The market for life insurance products is heavily reliant on bancassurance as its key distribution channel. However, some Insurance and Regulatory Development Authority of India (IRDAI) requirements, in particular, the requirements of the IRDAI (Registration of Corporate Agents) Regulations 2015 (the Agency Regulations) do create some issues. The Agency Regulations state that an insurer cannot require an agent to insure every client with it. Also, agents are required to have a policy on open architecture. These fall short of restricting exclusivity, but the IRDAI does interpret these requirements restrictively in practice. There are also caps on commission payments to insurers. These restrictions have created incentives for incentive alignment and the creation of synergies through investments by banks in insurers. Therefore, historically, a number of leading insurers in India have a significant shareholding by banks and this has driven some recent transactions, although the Reserve Bank of India’s (RBI) requirements will mean that these deals are limited to smaller minority stakes. For instance, Axis Bank’s investment in Max Life was only approved after the direct investment percentage was reduced to below 10%. These issues are discussed below.
Investments by banks in insurers have always been regulated. The Banking Regulation Act 1949 limits investments by banks in the shares of other companies (a cap of the lesser of 30% of the paid-up share capital and reserves of the target company or 30% of the paid-up capital and reserves of the bank applies). That aside, there is an additional overlay of restrictions in RBI’s master directions on financial services. However, the drafting of these regulations causes some ambiguity as to the cap in the insurance context.

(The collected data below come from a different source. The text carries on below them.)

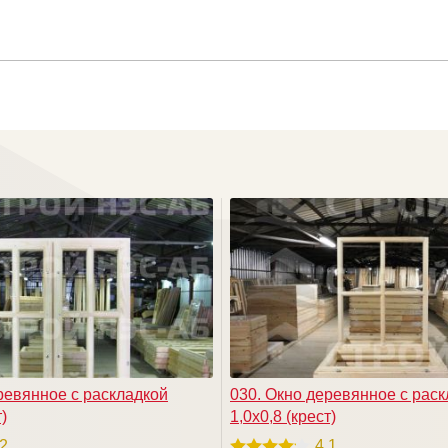
ревянное с раскладкой
030. Окно деревянное с рас
)
1,0х0,8 (крест)
.2
4.1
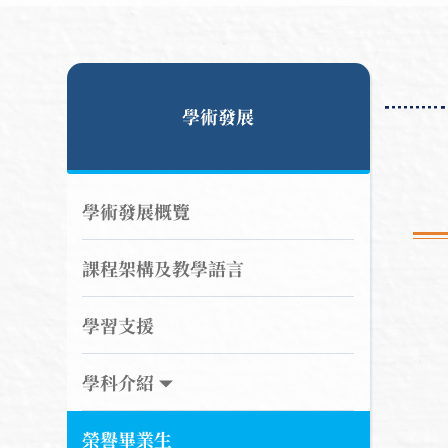
學術發展
學術發展概覽
課程架構及教學語言
學習支援
學科介紹
榮譽畢業生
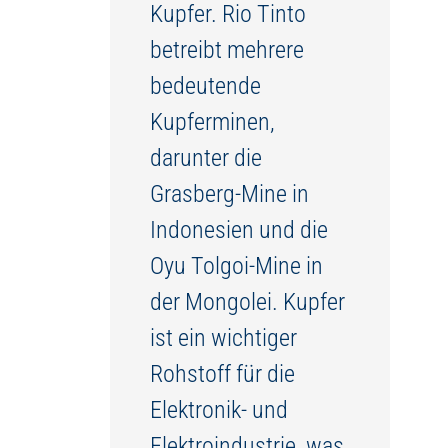
Kupfer. Rio Tinto
betreibt mehrere
bedeutende
Kupferminen,
darunter die
Grasberg-Mine in
Indonesien und die
Oyu Tolgoi-Mine in
der Mongolei. Kupfer
ist ein wichtiger
Rohstoff für die
Elektronik- und
Elektroindustrie, was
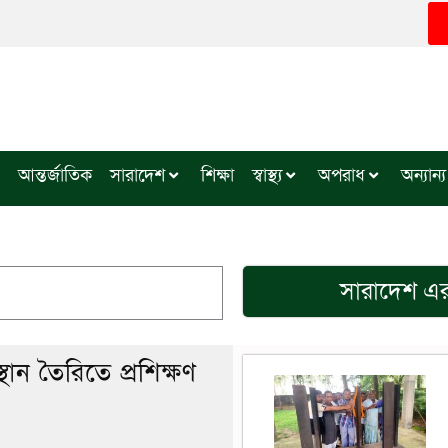
আন্তর্জাতিক
সারাদেশ
শিক্ষা
স্বাস্থ্য
অপরাধ
অন্যান্য
সারাদেশ
এর
থান তৈরিতে প্রশিক্ষণ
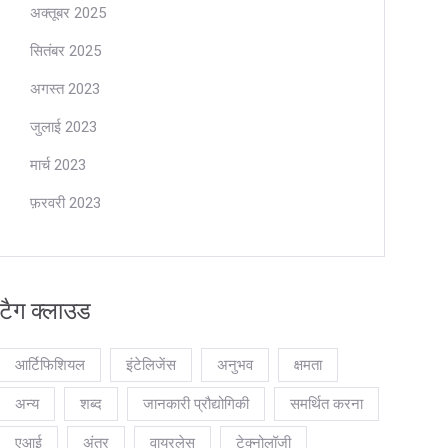
अक्तूबर 2025
सितंबर 2025
अगस्त 2023
जुलाई 2023
मार्च 2023
फ़रवरी 2023
टैग क्लाउड
आर्टिफिशियल
इंटेलिजेंस
अनुभव
क्षमता
अन्य
शब्द
जानकारी प्रौद्योगिकी
समर्थित करना
एआई
अंतर
वायरलेस
टेक्नोलॉजी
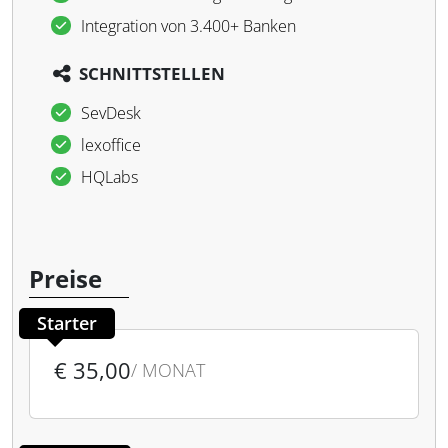
Integration von 3.400+ Banken
SCHNITTSTELLEN
SevDesk
lexoffice
HQLabs
Preise
Starter
€ 35,00
/ MONAT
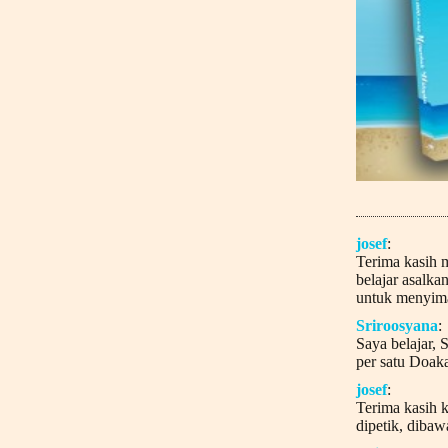
josef
:
Terima kasih 
belajar asalka
untuk menyima
Sriroosyana
:
Saya belajar, 
per satu Doaka
josef
:
Terima kasih k
dipetik, dibaw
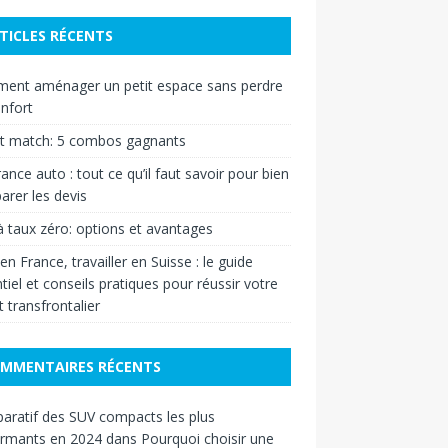
TICLES RÉCENTS
ent aménager un petit espace sans perdre
nfort
et match: 5 combos gagnants
ance auto : tout ce qu’il faut savoir pour bien
rer les devis
à taux zéro: options et avantages
 en France, travailler en Suisse : le guide
tiel et conseils pratiques pour réussir votre
t transfrontalier
MMENTAIRES RÉCENTS
ratif des SUV compacts les plus
ormants en 2024
dans
Pourquoi choisir une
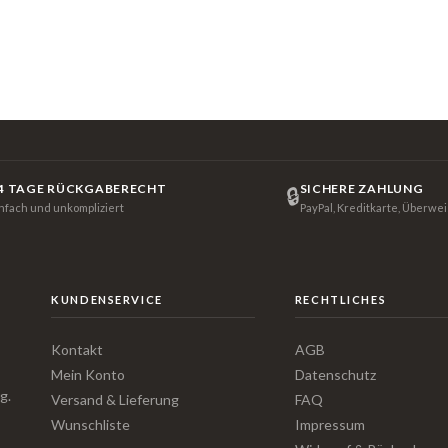
4 TAGE RÜCKGABERECHT
SICHERE ZAHLUNG
🔒
infach und unkompliziert
PayPal, Kreditkarte, Überwe
KUNDENSERVICE
RECHTLICHES
Kontakt
AGB
Mein Konto
Datenschutz
g.
Versand & Lieferung
FAQ
Wunschliste
Impressum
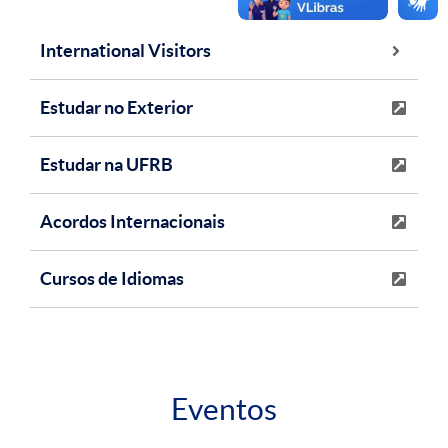
International Visitors
Estudar no Exterior
Estudar na UFRB
Acordos Internacionais
Cursos de Idiomas
Eventos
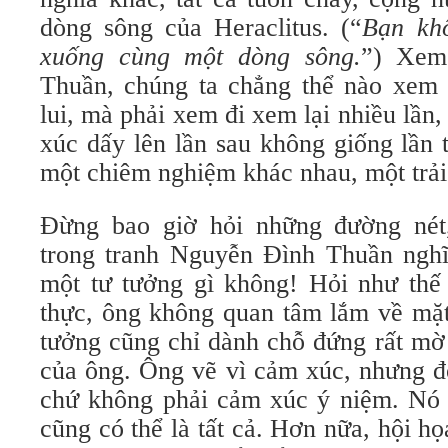
dòng sông của Heraclitus. (“
Bạn khô
xuống cùng một dòng sông.
”) Xem
Thuần, chúng ta chẳng thể nào xem 
lui, mà phải xem đi xem lại nhiều lần
xúc dấy lên lần sau không giống lần 
một chiêm nghiệm khác nhau, một trả
Đừng bao giờ hỏi những đường nét,
trong tranh Nguyễn Đình Thuần nghĩ
một tư tưởng gì không! Hỏi như thế 
thực, ông không quan tâm lắm về mặt
tưởng cũng chỉ dành chỗ đứng rất mờ 
của ông. Ông vẽ vì cảm xúc, nhưng đ
chứ không phải cảm xúc ý niệm. Nó 
cũng có thể là tất cả. Hơn nữa, hội h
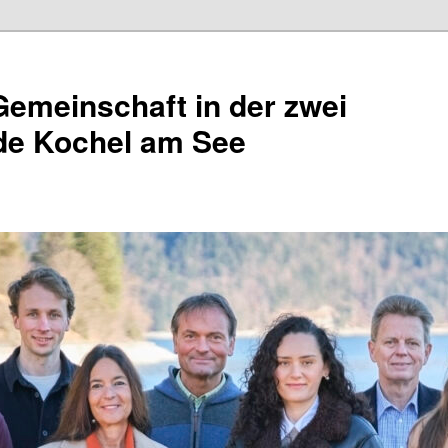
Gemeinschaft in der zwei
e Kochel am See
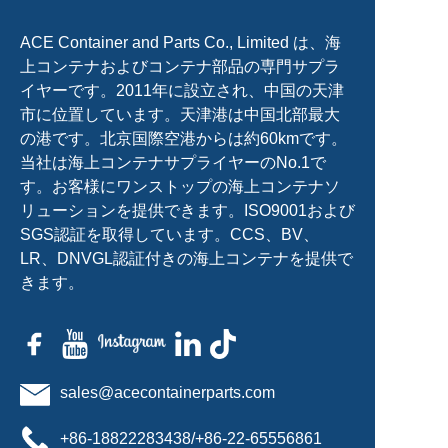
ACE Container and Parts Co., Limited は、海
上コンテナおよびコンテナ部品の専門サプラ
イヤーです。2011年に設立され、中国の天津
市に位置しています。天津港は中国北部最大
の港です。北京国際空港からは約60kmです。
当社は海上コンテナサプライヤーのNo.1で
す。お客様にワンストップの海上コンテナソ
リューションを提供できます。ISO9001および
SGS認証を取得しています。CCS、BV、
LR、DNVGL認証付きの海上コンテナを提供で
きます。
sales@acecontainerparts.com
+86-18822283438/+86-22-65556861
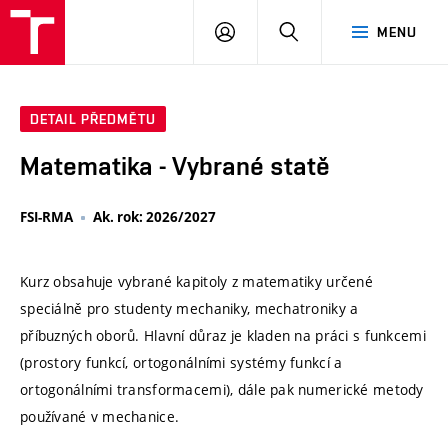
VUT
PŘIHLÁSIT
HLEDAT
MENU
SE
DETAIL PŘEDMĚTU
Matematika - Vybrané statě
FSI-RMA
Ak. rok: 2026/2027
Kurz obsahuje vybrané kapitoly z matematiky určené
speciálně pro studenty mechaniky, mechatroniky a
příbuzných oborů. Hlavní důraz je kladen na práci s funkcemi
(prostory funkcí, ortogonálními systémy funkcí a
ortogonálními transformacemi), dále pak numerické metody
používané v mechanice.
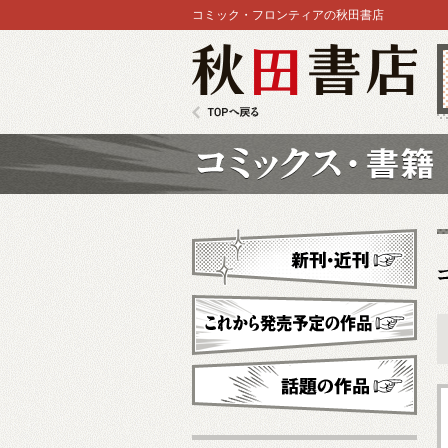
コミック・フロンティアの秋田書店
秋田書店
TOPへ戻る
コミックス
新刊・近刊
これから発売予定
話題の作品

Notwithstanding all of this, the leading banks are the controlling shareholders in a number of life and general insurers. As a reaction to the general levels of financial stress in the Indian economy and the high levels of non-performing loans, the RBI has become increasingly focused on the capital adequacy of banks and has been encouraging banks to limit their holdings in insurers. In November 2019, press reports suggested that the RBI informally requested banks to limit their shareholding in insurers to 30% and, more recently, in 2021, press reports suggest that the RBI is considering a lower limit of 20%.
The outcome of the RBI’s determination on this issue is keenly awaited by the market and this will be a key factor that shapes M&A in this sector in India.
Although bancassurance remains the dominant distribution channel for life insurance products, online insurers are emerging as fast-growing investment prospects in India. Particularly in the general insurance category, companies in this sector have seen significant interest from venture investors.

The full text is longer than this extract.